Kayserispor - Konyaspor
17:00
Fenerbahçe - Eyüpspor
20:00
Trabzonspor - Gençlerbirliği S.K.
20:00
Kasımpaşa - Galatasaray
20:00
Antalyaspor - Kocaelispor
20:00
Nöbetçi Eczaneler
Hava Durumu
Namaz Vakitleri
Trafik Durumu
--
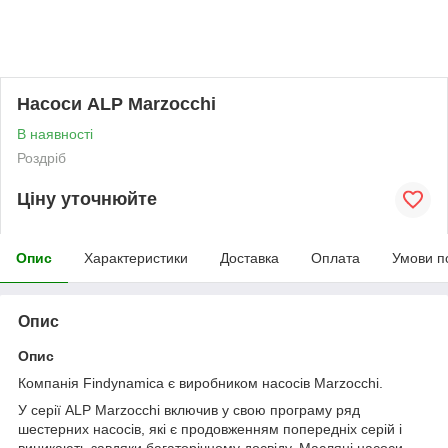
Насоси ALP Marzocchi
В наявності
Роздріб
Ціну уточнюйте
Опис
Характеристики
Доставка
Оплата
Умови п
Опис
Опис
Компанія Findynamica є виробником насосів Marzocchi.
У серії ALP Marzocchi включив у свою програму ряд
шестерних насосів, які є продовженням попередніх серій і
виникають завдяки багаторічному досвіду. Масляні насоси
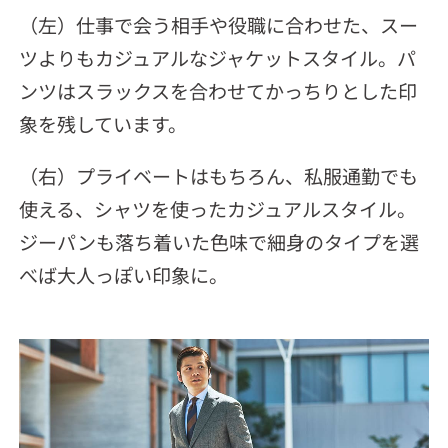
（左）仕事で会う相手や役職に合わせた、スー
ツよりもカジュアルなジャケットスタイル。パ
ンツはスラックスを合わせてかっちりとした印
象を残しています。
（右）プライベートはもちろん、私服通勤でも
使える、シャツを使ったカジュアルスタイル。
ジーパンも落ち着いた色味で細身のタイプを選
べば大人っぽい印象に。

What the task requires: Using the entries above, copy out all lines that contain the string "насосів".

Result of this task:
Компанія Findynamica є виробником насосів Marzocchi.
шестерних насосів, які є продовженням попередніх серій і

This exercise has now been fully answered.